[EXERCISE INSTRUCTIONS]:
Please report every line in the entries that contains the string "metadata".

[DATA FOR PROCESSING]:
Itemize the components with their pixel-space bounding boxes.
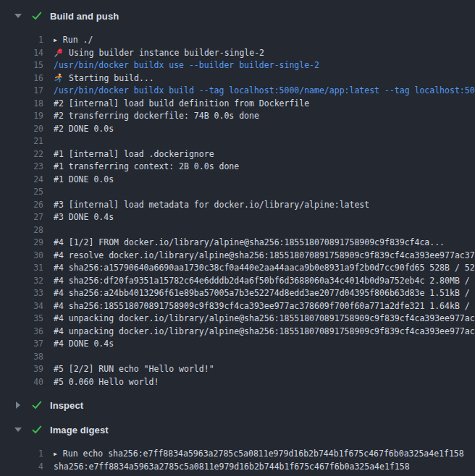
- log-text: Run ./: [63, 34, 93, 47]
- check-icon: [31, 399, 43, 411]
- line-number[interactable]: 26: [0, 199, 43, 212]
- disclosure-triangle-icon[interactable]: [13, 428, 23, 432]
- log-text: #4 unpacking docker.io/library/alpine@sh…: [54, 326, 475, 339]
- step-header-image-digest[interactable]: Image digest: [0, 417, 475, 442]
- log-line-content: #3 DONE 0.4s: [54, 211, 114, 224]
- log-line-content: #4 sha256:df20fa9351a15782c64e6dddb2d4a6…: [54, 275, 475, 288]
- log-line-content: sha256:e7ff8834a5963a2785c5a0811e979d16b…: [54, 461, 410, 474]
- log-line-content: #4 sha256:185518070891758909c9f839cf4ca3…: [54, 300, 475, 313]
- step-header-build-and-push[interactable]: Build and push: [0, 4, 475, 28]
- log-line: 31 #4 sha256:a15790640a6690aa1730c38cf0a…: [0, 262, 475, 275]
- group-expand-arrow-icon[interactable]: ▶: [54, 34, 57, 47]
- line-number[interactable]: 15: [0, 59, 43, 72]
- log-line-content: #1 DONE 0.0s: [54, 174, 114, 187]
- log-line: 34 #4 sha256:185518070891758909c9f839cf4…: [0, 300, 475, 313]
- log-line-content: #3 [internal] load metadata for docker.i…: [54, 199, 369, 212]
- log-text: #3 [internal] load metadata for docker.i…: [54, 199, 369, 212]
- log-line-content: #5 0.060 Hello world!: [54, 376, 159, 389]
- log-line: 36 #4 unpacking docker.io/library/alpine…: [0, 326, 475, 339]
- line-icon-slot: [54, 73, 64, 83]
- log-text: #3 DONE 0.4s: [54, 211, 114, 224]
- log-line-content: #4 unpacking docker.io/library/alpine@sh…: [54, 313, 475, 326]
- runner-icon: [54, 73, 64, 83]
- log-line-content: #2 [internal] load build definition from…: [54, 98, 309, 111]
- line-number[interactable]: 1: [0, 34, 43, 47]
- log-line: 28: [0, 224, 475, 237]
- line-number[interactable]: 1: [0, 448, 43, 461]
- line-number[interactable]: 21: [0, 135, 43, 148]
- log-line: 37 #4 DONE 0.4s: [0, 338, 475, 351]
- line-number[interactable]: 33: [0, 287, 43, 300]
- log-line-content: #4 unpacking docker.io/library/alpine@sh…: [54, 326, 475, 339]
- log-text: #4 unpacking docker.io/library/alpine@sh…: [54, 313, 475, 326]
- log-line-content: #4 DONE 0.4s: [54, 338, 114, 351]
- log-line-content: #4 sha256:a15790640a6690aa1730c38cf0a440…: [54, 262, 475, 275]
- line-number[interactable]: 39: [0, 363, 43, 376]
- step-section-inspect: Inspect: [0, 393, 475, 417]
- log-line-content: #5 [2/2] RUN echo "Hello world!": [54, 363, 214, 376]
- log-line: 40 #5 0.060 Hello world!: [0, 376, 475, 389]
- line-number[interactable]: 23: [0, 161, 43, 174]
- line-number[interactable]: 32: [0, 275, 43, 288]
- log-line: 30 #4 resolve docker.io/library/alpine@s…: [0, 250, 475, 263]
- log-line: 23 #1 transferring context: 2B 0.0s done: [0, 161, 475, 174]
- line-number[interactable]: 20: [0, 123, 43, 136]
- log-line-content: Using builder instance builder-single-2: [54, 47, 264, 60]
- log-line: 35 #4 unpacking docker.io/library/alpine…: [0, 313, 475, 326]
- log-text: Starting build...: [69, 72, 154, 85]
- line-number[interactable]: 34: [0, 300, 43, 313]
- line-number[interactable]: 24: [0, 174, 43, 187]
- log-line: 15 /usr/bin/docker buildx use --builder …: [0, 59, 475, 72]
- log-line-content: #2 DONE 0.0s: [54, 123, 114, 136]
- line-number[interactable]: 29: [0, 237, 43, 250]
- line-number[interactable]: 22: [0, 148, 43, 161]
- line-number[interactable]: 36: [0, 326, 43, 339]
- log-line: 4 sha256:e7ff8834a5963a2785c5a0811e979d1…: [0, 461, 475, 474]
- log-line: 20 #2 DONE 0.0s: [0, 123, 475, 136]
- step-section-build-and-push: Build and push 1 ▶Run ./ 14 Using builde…: [0, 4, 475, 393]
- log-line: 26 #3 [internal] load metadata for docke…: [0, 199, 475, 212]
- line-number[interactable]: 18: [0, 98, 43, 111]
- step-section-image-digest: Image digest 1 ▶Run echo sha256:e7ff8834…: [0, 417, 475, 476]
- log-line: 21: [0, 135, 475, 148]
- line-number[interactable]: 16: [0, 72, 43, 85]
- line-number[interactable]: 35: [0, 313, 43, 326]
- check-icon: [31, 424, 43, 435]
- log-line: 19 #2 transferring dockerfile: 74B 0.0s …: [0, 110, 475, 123]
- log-text: #4 DONE 0.4s: [54, 338, 114, 351]
- line-number[interactable]: 31: [0, 262, 43, 275]
- log-text: #1 DONE 0.0s: [54, 174, 114, 187]
- line-number[interactable]: 37: [0, 338, 43, 351]
- line-number[interactable]: 40: [0, 376, 43, 389]
- line-number[interactable]: 27: [0, 211, 43, 224]
- line-number[interactable]: 19: [0, 110, 43, 123]
- log-line-content: #1 [internal] load .dockerignore: [54, 148, 214, 161]
- log-line-content: #4 [1/2] FROM docker.io/library/alpine@s…: [54, 237, 445, 250]
- log-line-content: #4 resolve docker.io/library/alpine@sha2…: [54, 250, 475, 263]
- disclosure-triangle-icon[interactable]: [13, 14, 23, 18]
- log-text: #2 [internal] load build definition from…: [54, 98, 309, 111]
- actions-log-viewer: Build and push 1 ▶Run ./ 14 Using builde…: [0, 4, 475, 476]
- line-number[interactable]: 38: [0, 351, 43, 364]
- step-status-check: [31, 10, 43, 22]
- log-text: #5 [2/2] RUN echo "Hello world!": [54, 363, 214, 376]
- log-line: 25: [0, 186, 475, 199]
- line-number[interactable]: 25: [0, 186, 43, 199]
- group-expand-arrow-icon[interactable]: ▶: [54, 448, 57, 461]
- log-text: #1 [internal] load .dockerignore: [54, 148, 214, 161]
- line-number[interactable]: 28: [0, 224, 43, 237]
- log-line: 29 #4 [1/2] FROM docker.io/library/alpin…: [0, 237, 475, 250]
- line-number[interactable]: 30: [0, 250, 43, 263]
- log-text: Run echo sha256:e7ff8834a5963a2785c5a081…: [63, 448, 464, 461]
- line-number[interactable]: 17: [0, 85, 43, 98]
- step-header-inspect[interactable]: Inspect: [0, 393, 475, 417]
- log-line: 17 /usr/bin/docker buildx build --tag lo…: [0, 85, 475, 98]
- log-line: 39 #5 [2/2] RUN echo "Hello world!": [0, 363, 475, 376]
- line-number[interactable]: 14: [0, 47, 43, 60]
- log-line: 16 Starting build...: [0, 72, 475, 85]
- log-line: 1 ▶Run echo sha256:e7ff8834a5963a2785c5a…: [0, 448, 475, 461]
- line-number[interactable]: 4: [0, 461, 43, 474]
- log-line-content: /usr/bin/docker buildx use --builder bui…: [54, 59, 319, 72]
- disclosure-triangle-icon[interactable]: [13, 401, 23, 409]
- log-text: #4 sha256:185518070891758909c9f839cf4ca3…: [54, 300, 475, 313]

[SOLUTION FOR THIS TASK]:
- log-line-content: #3 [internal] load metadata for docker.i…: [54, 199, 369, 212]
- log-text: #3 [internal] load metadata for docker.i…: [54, 199, 369, 212]
- log-line: 26 #3 [internal] load metadata for docke…: [0, 199, 475, 212]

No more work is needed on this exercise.